**ACTIVITY**
Please report how many lines in the data below contain "length". Nothing besides the number should be written.

Transcribed page contents
=== Section Start ===

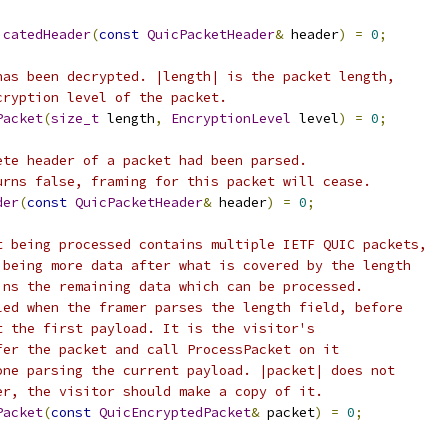
icatedHeader
(
const
QuicPacketHeader
&
 header
)
=
0
;
has been decrypted. |length| is the packet length,
cryption level of the packet.
Packet
(
size_t
 length
,
EncryptionLevel
 level
)
=
0
;
ete header of a packet had been parsed.
urns false, framing for this packet will cease.
der
(
const
QuicPacketHeader
&
 header
)
=
0
;
t being processed contains multiple IETF QUIC packets,
 being more data after what is covered by the length
ins the remaining data which can be processed.
led when the framer parses the length field, before
t the first payload. It is the visitor's
fer the packet and call ProcessPacket on it
one parsing the current payload. |packet| does not
er, the visitor should make a copy of it.
Packet
(
const
QuicEncryptedPacket
&
 packet
)
=
0
;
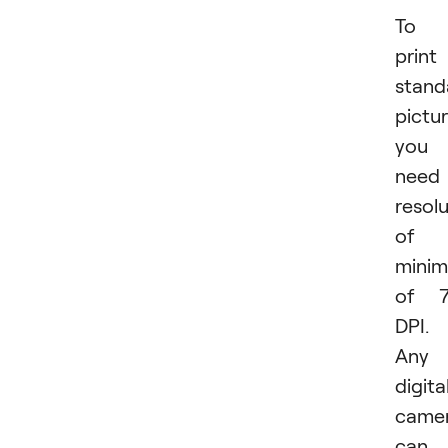
To
print
stand
pictur
you
need
resol
of 
mini
of 7
DPI.
Any
digita
came
can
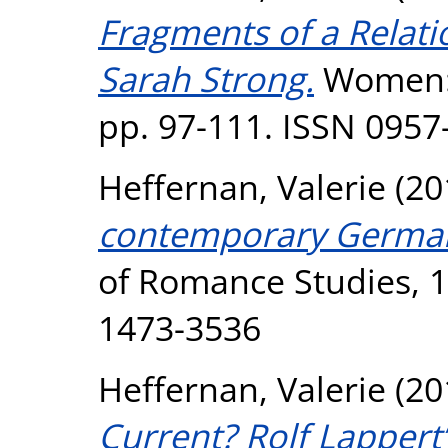
Fragments of a Relati
Sarah Strong.
Women: A
pp. 97-111. ISSN 0957
Heffernan, Valerie
(20
contemporary German
of Romance Studies, 17
1473-3536
Heffernan, Valerie
(20
Current? Rolf Lapper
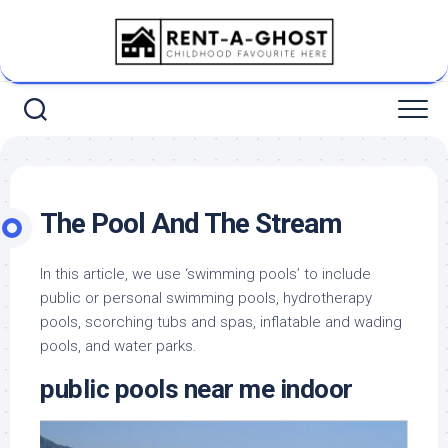
Skip
to
content
The Pool And The Stream
In this article, we use ‘swimming pools’ to include
public or personal swimming pools, hydrotherapy
pools, scorching tubs and spas, inflatable and wading
pools, and water parks.
public pools near me indoor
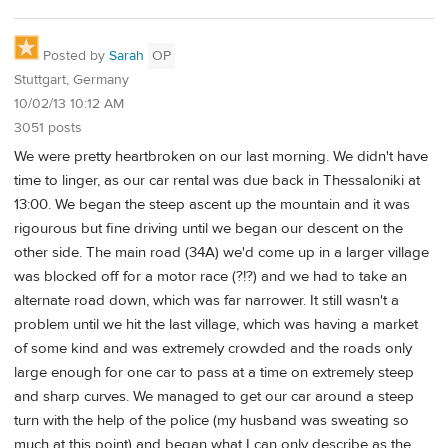
Posted by
Sarah
OP
Stuttgart, Germany
10/02/13 10:12 AM
3051 posts
We were pretty heartbroken on our last morning. We didn't have
time to linger, as our car rental was due back in Thessaloniki at
13:00. We began the steep ascent up the mountain and it was
rigourous but fine driving until we began our descent on the
other side. The main road (34A) we'd come up in a larger village
was blocked off for a motor race (?!?) and we had to take an
alternate road down, which was far narrower. It still wasn't a
problem until we hit the last village, which was having a market
of some kind and was extremely crowded and the roads only
large enough for one car to pass at a time on extremely steep
and sharp curves. We managed to get our car around a steep
turn with the help of the police (my husband was sweating so
much at this point) and began what I can only describe as the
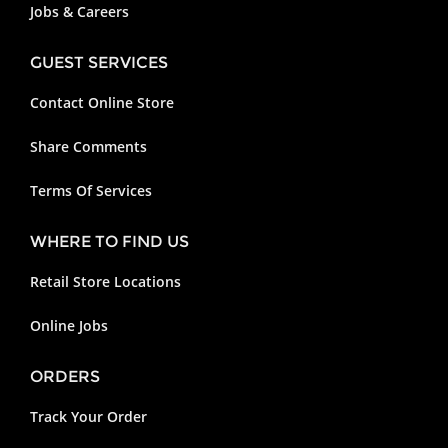
Jobs & Careers
GUEST SERVICES
Contact Online Store
Share Comments
Terms Of Services
WHERE TO FIND US
Retail Store Locations
Online Jobs
ORDERS
Track Your Order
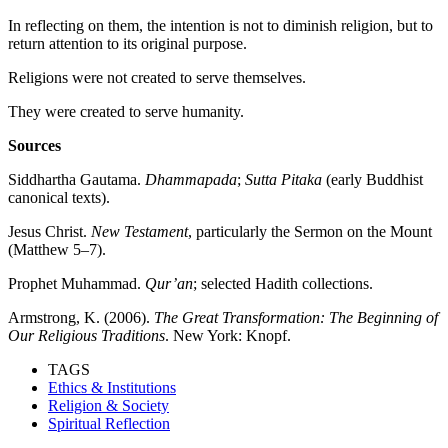
In reflecting on them, the intention is not to diminish religion, but to
return attention to its original purpose.
Religions were not created to serve themselves.
They were created to serve humanity.
Sources
Siddhartha Gautama.
Dhammapada
;
Sutta Pitaka
(early Buddhist
canonical texts).
Jesus Christ.
New Testament
, particularly the Sermon on the Mount
(Matthew 5–7).
Prophet Muhammad.
Qur’an
; selected Hadith collections.
Armstrong, K. (2006).
The Great Transformation: The Beginning of
Our Religious Traditions
. New York: Knopf.
TAGS
Ethics & Institutions
Religion & Society
Spiritual Reflection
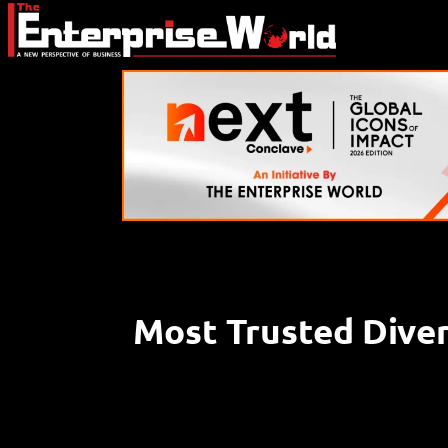
Most Trusted Diver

=== Section End ===

**RESPONSE FOR THIS EXERCISE**
4